Cochlear implants are surgically implanted devices that stimulate the auditory nerve to enable profoundly deaf persons to sense and understand speech. Adults who have lost their hearing must somehow match the signals provided by the implants to the speech sounds they heard and stored in memory before losing their hearing. To do so, they must overcome two simultaneous forms of distortion introduced by the implants -- the sound has lower frequency resolution and is shifted to a higher pitch.

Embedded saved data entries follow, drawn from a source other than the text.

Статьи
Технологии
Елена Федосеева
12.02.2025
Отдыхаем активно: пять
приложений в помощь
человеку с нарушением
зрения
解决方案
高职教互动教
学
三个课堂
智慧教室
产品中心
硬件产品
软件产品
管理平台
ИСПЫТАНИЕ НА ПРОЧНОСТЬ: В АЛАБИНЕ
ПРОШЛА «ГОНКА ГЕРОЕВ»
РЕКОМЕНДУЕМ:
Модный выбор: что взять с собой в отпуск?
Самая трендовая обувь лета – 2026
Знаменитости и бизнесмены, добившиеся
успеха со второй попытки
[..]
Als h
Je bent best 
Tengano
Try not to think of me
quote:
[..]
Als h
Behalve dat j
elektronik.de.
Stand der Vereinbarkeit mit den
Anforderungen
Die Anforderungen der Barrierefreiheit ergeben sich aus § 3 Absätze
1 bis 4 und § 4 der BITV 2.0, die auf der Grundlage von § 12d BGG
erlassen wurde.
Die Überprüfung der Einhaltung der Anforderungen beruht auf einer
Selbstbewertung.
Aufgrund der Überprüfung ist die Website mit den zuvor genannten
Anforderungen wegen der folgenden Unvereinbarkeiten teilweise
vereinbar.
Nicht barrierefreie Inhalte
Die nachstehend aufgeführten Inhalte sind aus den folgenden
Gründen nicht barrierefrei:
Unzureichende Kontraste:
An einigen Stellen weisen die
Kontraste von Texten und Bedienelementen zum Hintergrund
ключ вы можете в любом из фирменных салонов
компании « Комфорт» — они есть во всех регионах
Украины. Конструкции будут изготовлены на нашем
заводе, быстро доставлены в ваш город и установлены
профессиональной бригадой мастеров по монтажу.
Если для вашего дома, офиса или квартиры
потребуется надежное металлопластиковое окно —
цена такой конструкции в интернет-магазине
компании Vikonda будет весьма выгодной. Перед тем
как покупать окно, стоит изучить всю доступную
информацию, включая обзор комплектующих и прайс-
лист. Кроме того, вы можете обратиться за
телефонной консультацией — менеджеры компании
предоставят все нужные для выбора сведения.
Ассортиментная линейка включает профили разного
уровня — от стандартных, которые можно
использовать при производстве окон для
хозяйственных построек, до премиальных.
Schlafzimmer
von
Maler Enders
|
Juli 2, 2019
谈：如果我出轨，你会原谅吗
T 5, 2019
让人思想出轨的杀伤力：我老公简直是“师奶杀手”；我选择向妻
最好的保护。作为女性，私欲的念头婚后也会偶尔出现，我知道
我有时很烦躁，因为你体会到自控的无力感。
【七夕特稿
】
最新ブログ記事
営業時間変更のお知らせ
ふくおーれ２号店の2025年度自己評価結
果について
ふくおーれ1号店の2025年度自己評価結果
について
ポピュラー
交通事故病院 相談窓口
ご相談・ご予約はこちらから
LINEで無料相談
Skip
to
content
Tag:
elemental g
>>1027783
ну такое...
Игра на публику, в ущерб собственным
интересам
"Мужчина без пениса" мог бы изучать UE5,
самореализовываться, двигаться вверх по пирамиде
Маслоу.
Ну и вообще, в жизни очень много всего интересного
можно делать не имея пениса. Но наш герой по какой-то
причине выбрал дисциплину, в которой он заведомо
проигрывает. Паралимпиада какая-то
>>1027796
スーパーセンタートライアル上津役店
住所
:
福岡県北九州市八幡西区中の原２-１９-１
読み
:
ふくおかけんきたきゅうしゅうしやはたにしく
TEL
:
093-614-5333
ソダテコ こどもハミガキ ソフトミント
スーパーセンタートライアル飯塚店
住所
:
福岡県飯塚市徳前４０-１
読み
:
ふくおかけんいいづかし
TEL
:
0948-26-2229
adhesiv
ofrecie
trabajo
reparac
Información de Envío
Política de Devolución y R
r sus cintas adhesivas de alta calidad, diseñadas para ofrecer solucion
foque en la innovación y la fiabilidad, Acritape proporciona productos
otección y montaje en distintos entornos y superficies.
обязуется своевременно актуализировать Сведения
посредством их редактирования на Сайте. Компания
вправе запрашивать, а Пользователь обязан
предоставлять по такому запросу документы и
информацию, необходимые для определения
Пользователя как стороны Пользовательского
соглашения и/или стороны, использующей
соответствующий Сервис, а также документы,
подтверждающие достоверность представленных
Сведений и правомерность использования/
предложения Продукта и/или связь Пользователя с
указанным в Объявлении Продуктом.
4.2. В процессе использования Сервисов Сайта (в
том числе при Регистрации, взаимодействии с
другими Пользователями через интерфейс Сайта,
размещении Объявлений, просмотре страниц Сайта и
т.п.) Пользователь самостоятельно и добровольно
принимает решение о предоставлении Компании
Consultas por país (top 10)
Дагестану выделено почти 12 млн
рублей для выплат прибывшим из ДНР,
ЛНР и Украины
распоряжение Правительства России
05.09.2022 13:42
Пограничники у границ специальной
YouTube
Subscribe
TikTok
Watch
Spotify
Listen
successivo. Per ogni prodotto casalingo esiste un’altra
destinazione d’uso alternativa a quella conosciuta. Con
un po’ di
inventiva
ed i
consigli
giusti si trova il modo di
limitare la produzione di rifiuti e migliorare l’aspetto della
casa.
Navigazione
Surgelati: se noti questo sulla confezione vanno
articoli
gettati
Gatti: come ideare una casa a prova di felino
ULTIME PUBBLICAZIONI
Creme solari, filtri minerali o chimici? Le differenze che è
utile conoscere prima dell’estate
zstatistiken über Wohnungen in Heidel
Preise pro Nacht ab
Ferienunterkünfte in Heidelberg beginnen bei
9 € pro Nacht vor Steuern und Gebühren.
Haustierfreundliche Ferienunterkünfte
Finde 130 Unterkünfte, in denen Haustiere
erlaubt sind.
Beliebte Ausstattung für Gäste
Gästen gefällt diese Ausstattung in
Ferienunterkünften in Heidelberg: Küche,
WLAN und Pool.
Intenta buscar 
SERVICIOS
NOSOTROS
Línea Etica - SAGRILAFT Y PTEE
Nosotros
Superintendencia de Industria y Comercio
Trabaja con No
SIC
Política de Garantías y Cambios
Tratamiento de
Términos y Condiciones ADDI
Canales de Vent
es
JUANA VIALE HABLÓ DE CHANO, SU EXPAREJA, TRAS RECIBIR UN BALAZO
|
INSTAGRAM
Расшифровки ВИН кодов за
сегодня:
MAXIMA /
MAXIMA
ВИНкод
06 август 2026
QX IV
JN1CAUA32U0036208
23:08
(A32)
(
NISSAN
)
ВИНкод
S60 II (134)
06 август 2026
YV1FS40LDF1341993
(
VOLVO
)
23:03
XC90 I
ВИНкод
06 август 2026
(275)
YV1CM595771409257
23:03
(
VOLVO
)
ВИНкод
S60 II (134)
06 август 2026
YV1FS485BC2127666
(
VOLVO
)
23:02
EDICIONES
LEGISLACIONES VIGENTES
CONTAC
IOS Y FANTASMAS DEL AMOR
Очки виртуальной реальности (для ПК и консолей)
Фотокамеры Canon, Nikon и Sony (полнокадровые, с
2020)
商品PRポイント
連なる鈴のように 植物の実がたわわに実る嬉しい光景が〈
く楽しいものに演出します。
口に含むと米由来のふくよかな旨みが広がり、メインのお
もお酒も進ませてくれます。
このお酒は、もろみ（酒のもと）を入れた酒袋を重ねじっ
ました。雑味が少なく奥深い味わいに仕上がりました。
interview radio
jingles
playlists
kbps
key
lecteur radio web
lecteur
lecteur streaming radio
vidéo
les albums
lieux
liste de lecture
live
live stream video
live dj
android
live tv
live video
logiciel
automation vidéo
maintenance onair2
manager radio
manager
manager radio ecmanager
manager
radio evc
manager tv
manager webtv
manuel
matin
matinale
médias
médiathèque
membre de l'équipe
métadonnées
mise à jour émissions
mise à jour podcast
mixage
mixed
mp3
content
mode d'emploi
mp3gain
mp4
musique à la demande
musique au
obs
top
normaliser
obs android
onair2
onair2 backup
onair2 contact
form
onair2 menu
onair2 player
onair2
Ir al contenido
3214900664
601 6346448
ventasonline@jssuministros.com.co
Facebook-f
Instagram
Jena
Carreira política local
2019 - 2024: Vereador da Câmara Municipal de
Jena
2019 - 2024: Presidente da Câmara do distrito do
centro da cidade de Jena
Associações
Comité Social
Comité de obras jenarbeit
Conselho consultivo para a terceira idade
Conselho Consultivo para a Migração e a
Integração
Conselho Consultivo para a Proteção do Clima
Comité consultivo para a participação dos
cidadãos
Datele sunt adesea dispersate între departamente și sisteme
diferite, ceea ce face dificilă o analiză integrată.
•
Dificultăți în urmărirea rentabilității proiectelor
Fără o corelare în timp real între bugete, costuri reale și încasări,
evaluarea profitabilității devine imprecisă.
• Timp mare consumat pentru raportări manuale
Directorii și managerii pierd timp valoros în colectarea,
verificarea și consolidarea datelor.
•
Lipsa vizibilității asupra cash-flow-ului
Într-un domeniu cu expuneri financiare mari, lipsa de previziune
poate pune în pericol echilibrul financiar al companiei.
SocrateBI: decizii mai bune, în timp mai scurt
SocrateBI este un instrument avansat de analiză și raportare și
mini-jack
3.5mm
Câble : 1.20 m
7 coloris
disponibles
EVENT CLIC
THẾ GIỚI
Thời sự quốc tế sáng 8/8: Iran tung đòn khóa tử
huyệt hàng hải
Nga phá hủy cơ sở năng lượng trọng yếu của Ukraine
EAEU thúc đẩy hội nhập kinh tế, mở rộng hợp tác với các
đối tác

Svirsky and his Indiana University School of Medicine colleagues tested whether a training regimen that gradually introduced subjects to the frequency shift could improve their ability to comprehend speech. The experiment was done with an "acoustic simulation" of a cochlear implant, which allows listeners who have normal hearing to hear sounds that are degraded and frequency-shifted in a way similar to that found in cochlear implants. They found that subjects introduced to the frequency shift in a gradual way adapted sooner than those who were introduced to the full frequency shift from the beginning.

Brain scans performed by Thomas Talavage, Ph.D., assistant professor of electrical and computer engineering at Purdue University, showed systematic changes in cortical responses in one of the subjects, who was tested before and after several hours of exposure to the degraded speech.

Svirsky and Talavage concluded that human listeners can learn to understand an extremely impoverished and frequency-shifted acoustic signal, and this learning process can be facilitated by gradual exposure.